- CMA CGM will charge shippers requiring carrier haulage services an emergency intermodal surcharge (EIS) beginning March 16, 2018, according to an advisory emailed to Supply Chain Dive.
- The purpose of the surcharge is to offset escalating costs, which CMA CGM attributes to truck driver shortages and the electronic logging device (ELD) mandate. "We are facing significant issues in locating draymen to execute our work orders, resulting in delayed pick-ups and deliveries, as well as significant cost increases," the advisory stated.
- CMA CGM will charge a fee of $300 per container in Chicago; Houston; Savannah, Georgia; Memphis, Tennessee and Columbus, Ohio.
Although the ELD mandate is designed to make trucking safer for drivers, the regulation first spooked the trucking industry, and now ocean freight.
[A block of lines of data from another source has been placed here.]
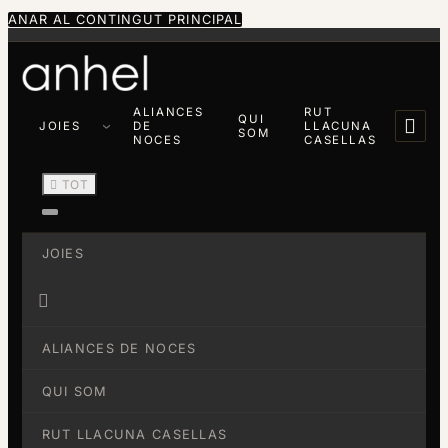
ANAR AL CONTINGUT PRINCIPAL
ALIANCES
RUT
QUI

JOIES
DE
LLACUNA
SOM
NOCES
CASELLAS

TOT
JOIES

ALIANCES DE NOCES
QUI SOM
RUT LLACUNA CASELLAS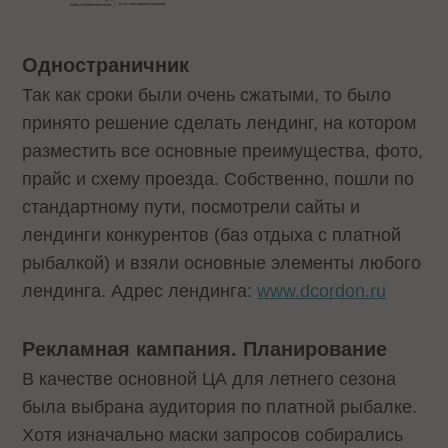
Одностраничник
Так как сроки были очень сжатыми, то было
принято решение сделать лендинг, на котором
разместить все основные преимущества, фото,
прайс и схему проезда. Собственно, пошли по
стандартному пути, посмотрели сайты и
лендинги конкурентов (баз отдыха с платной
рыбалкой) и взяли основные элементы любого
лендинга. Адрес лендинга:
www.dcordon.ru
Рекламная кампания. Планирование
В качестве основной ЦА для летнего сезона
была выбрана аудитория по платной рыбалке.
Хотя изначально маски запросов собирались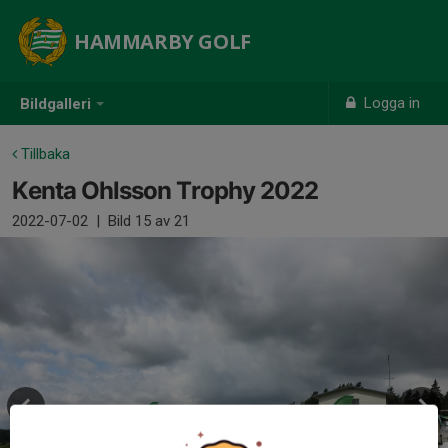
HAMMARBY GOLF
Logga in
Bildgalleri
Tillbaka
Kenta Ohlsson Trophy 2022
2022-07-02
|
Bild
15
av 21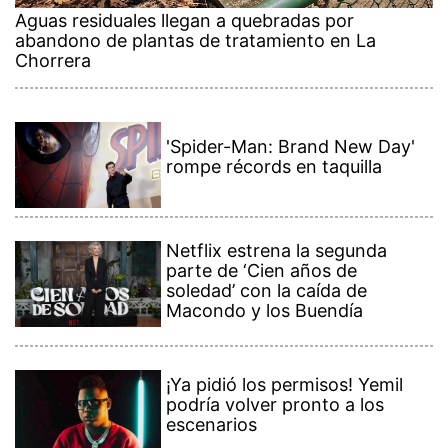
Aguas residuales llegan a quebradas por
abandono de plantas de tratamiento en La
Chorrera
'Spider-Man: Brand New Day'
rompe récords en taquilla
Netflix estrena la segunda
parte de ‘Cien años de
soledad’ con la caída de
Macondo y los Buendía
¡Ya pidió los permisos! Yemil
podría volver pronto a los
escenarios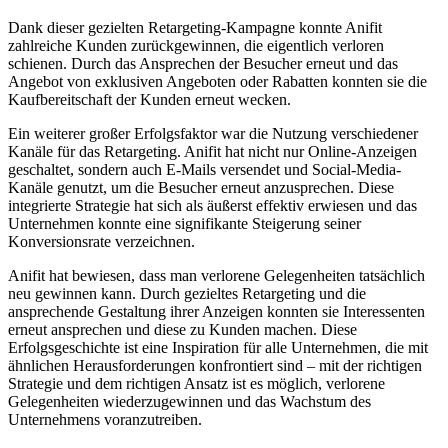
Dank dieser gezielten Retargeting-Kampagne konnte ⁤Anifit
zahlreiche Kunden zurückgewinnen, die⁢ eigentlich verloren
schienen. Durch das Ansprechen ‌der Besucher erneut und das
Angebot von exklusiven Angeboten ​oder Rabatten konnten sie die
Kaufbereitschaft der Kunden erneut wecken.
Ein ‍weiterer großer Erfolgsfaktor war die Nutzung verschiedener
Kanäle für das Retargeting. Anifit hat nicht nur Online-Anzeigen
geschaltet, sondern auch E-Mails versendet und Social-Media-
Kanäle genutzt, um die Besucher erneut anzusprechen. Diese
integrierte Strategie hat sich als​ äußerst effektiv erwiesen und das
Unternehmen konnte eine signifikante‌ Steigerung ​seiner
Konversionsrate verzeichnen.
Anifit hat bewiesen, dass man verlorene Gelegenheiten tatsächlich
neu gewinnen⁢ kann. Durch gezieltes Retargeting und die
ansprechende Gestaltung ihrer Anzeigen konnten sie Interessenten
erneut ansprechen und‍ diese zu Kunden machen.⁤ Diese
Erfolgsgeschichte ist eine Inspiration für ‌alle ‍Unternehmen, die mit‍
ähnlichen Herausforderungen konfrontiert ⁤sind – mit der richtigen
Strategie und dem richtigen Ansatz ist es möglich, verlorene
Gelegenheiten ‍wiederzugewinnen und das Wachstum des
Unternehmens voranzutreiben.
On routes with intermodal transport, trucking capacity issues have permeated ocean shipping, reaching what CMA CGM described as "an unsustainable level."
The mandate and driver shortage create a domino effect: a trucker driving alone can only work so many hours in a day, potentially leading to delays. If a truck is delayed, a ship waiting to be unloaded may sit at a port longer than needed. That can lead to other ships being delayed, as they wait for available space to dock at the port.
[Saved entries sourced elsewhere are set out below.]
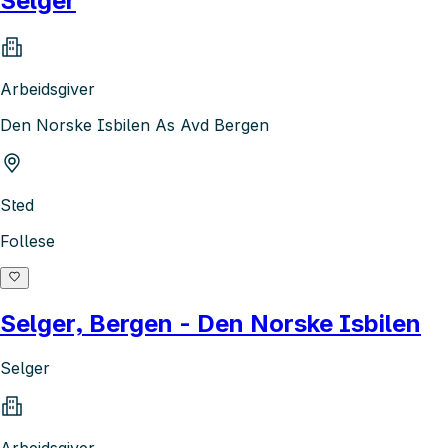
Selger
Arbeidsgiver
Den Norske Isbilen As Avd Bergen
Sted
Follese
Selger, Bergen - Den Norske Isbilen
Selger
Arbeidsgiver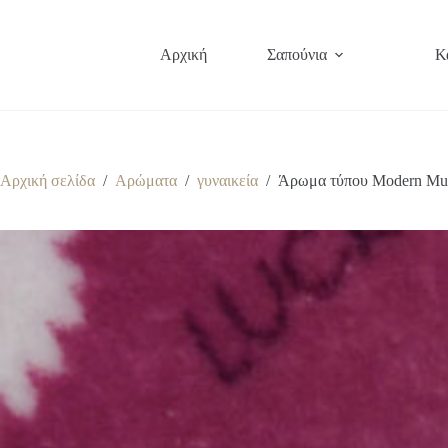
Μετάβαση
στο
περιεχόμενο
Αρχική
Σαπούνια
Κ
Αρχική σελίδα
/
Αρώματα
/
γυναικεία
/
Άρωμα τύπου Modern Mus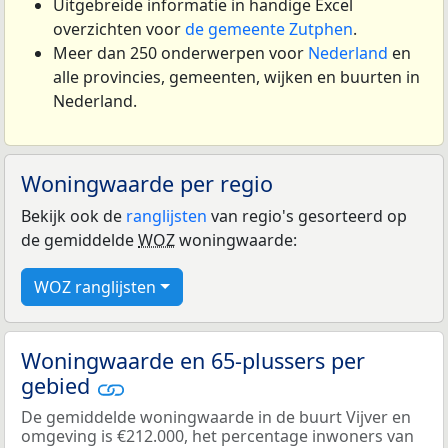
Uitgebreide informatie in handige Excel
overzichten voor
de gemeente Zutphen
.
Meer dan 250 onderwerpen voor
Nederland
en
alle provincies, gemeenten, wijken en buurten in
Nederland.
Woningwaarde per regio
Bekijk ook de
ranglijsten
van regio's gesorteerd op
de gemiddelde
WOZ
woningwaarde:
WOZ ranglijsten
Woningwaarde en 65-plussers per
gebied
De gemiddelde woningwaarde in de buurt Vijver en
omgeving is €212.000, het percentage inwoners van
To cover costs associated with such delays, CMA CGM will levy a fee against shippers, which isn't necessarily an unusual move. Carriers are known to impose fees for a variety of reasons, whether for cancellations, peak seasons or high fuel prices.
What is telling about the EIS isn't so much the intermodal surcharge — it's the word "emergency." It shows CMA CGM views problems with trucking capacity as a deep crisis for freight modes already grappling with rising demand.
CMA CGM appears to be the first shipping line to implement a surcharge related to intermodal freight. With ocean freight competition high, it's likely only a matter of time before other carriers begin to follow suit.